Diffusion Techniques
Quantitative methods that require measurement of zone diameters can also provide reproducible estimates of the susceptibility of bacteria to antimicrobial compounds. The zone size provides an estimate of the susceptibility of bacteria to antimicrobial compounds.
The zone size should be determined using a standardized test method.2,4 This procedure uses paper disks impregnated with 30 mcg tetracycline to test the susceptibility of microorganisms to tetracycline.
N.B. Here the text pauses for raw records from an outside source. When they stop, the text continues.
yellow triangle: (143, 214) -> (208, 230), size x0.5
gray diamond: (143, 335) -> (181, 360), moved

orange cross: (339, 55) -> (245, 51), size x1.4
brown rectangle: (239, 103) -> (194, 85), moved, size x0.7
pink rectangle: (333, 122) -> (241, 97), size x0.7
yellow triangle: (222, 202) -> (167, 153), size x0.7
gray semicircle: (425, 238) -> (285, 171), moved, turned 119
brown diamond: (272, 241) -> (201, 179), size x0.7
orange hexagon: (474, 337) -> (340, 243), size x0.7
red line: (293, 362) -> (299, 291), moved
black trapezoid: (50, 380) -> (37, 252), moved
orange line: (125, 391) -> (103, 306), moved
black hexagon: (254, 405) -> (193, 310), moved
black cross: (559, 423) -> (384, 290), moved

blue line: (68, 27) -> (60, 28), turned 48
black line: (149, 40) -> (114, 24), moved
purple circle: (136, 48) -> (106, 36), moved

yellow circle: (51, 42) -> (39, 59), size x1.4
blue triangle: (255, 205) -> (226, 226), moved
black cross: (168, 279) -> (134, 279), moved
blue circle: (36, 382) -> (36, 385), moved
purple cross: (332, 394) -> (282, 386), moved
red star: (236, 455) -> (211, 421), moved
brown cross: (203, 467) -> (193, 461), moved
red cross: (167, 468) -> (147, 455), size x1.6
The disc diffusion interpretive criteria are provided in Table 1.
Minimum Inhibitory Concentration (mcg/mL) | Disk Diffusion(zone diameters in mm) | |||||
Pathogen | S | I | R | S | I | R |
Enerobacteriacea, Acinetobacter spp. | ≤4 | 8 | >16 | ≥15 | 12 to 14 | <11 |
Haemophilus influenzae | <2 | 4 | >8 | >29 | 26 to 28 | <25 |
Neisseria gonorrhoeae | <0.25 | 0.5 to 1 | >2 | >38 | 31 to 37 | <30 |
Staphylococcus aureus | ≤4 | 8 | ≥16 | ≥19 | 15 to 18 | ≤14 |
S. pneumoniae (non-meningitis isolates) | ≤1 | 2 | ≥4 | >28 | 25 to 27 | ≤24 |
Bacillus anthracis | <1 | — | — | — | — | — |
Franciscella tularensis | <4 | — | — | — | — | — |
A report of Susceptible indicates that the antimicrobial is likely to inhibit growth of the pathogen if the antimicrobial compound reaches the concentrations at the infection site necessary to inhibit growth of the pathogen. A report of Intermediate indicates that the result should be considered equivocal, and, if the microorganism is not fully susceptible to alternative, clinically feasible drugs, the test should be repeated. This category implies possible clinical applicability in body sites where the drug product is physiologically concentrated or in situations where a high dosage of the drug product can be used.
This category also provides a buffer zone that prevents small uncontrolled technical factors from causing major discrepancies in interpretation. A report of Resistant indicates that the antimicrobial is not likely to inhibit growth of the pathogen if the antimicrobial compound reaches the concentrations usually achievable at the infection site; other therapy should be selected.